**THE PROBLEM**: Beginning with the line containing "Anda untuk bereksperimen dengan berbagai" and ending with the last line of the records, set down every line exactly.

Saved data entries
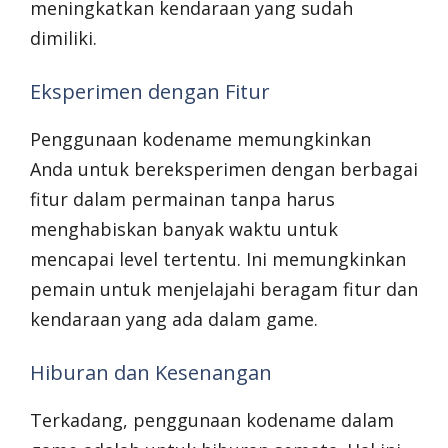
meningkatkan kendaraan yang sudah
dimiliki.
Eksperimen dengan Fitur
Penggunaan kodename memungkinkan
Anda untuk bereksperimen dengan berbagai
fitur dalam permainan tanpa harus
menghabiskan banyak waktu untuk
mencapai level tertentu. Ini memungkinkan
pemain untuk menjelajahi beragam fitur dan
kendaraan yang ada dalam game.
Hiburan dan Kesenangan
Terkadang, penggunaan kodename dalam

**PROBLEM SOLUTION**:
Anda untuk bereksperimen dengan berbagai
fitur dalam permainan tanpa harus
menghabiskan banyak waktu untuk
mencapai level tertentu. Ini memungkinkan
pemain untuk menjelajahi beragam fitur dan
kendaraan yang ada dalam game.
Hiburan dan Kesenangan
Terkadang, penggunaan kodename dalam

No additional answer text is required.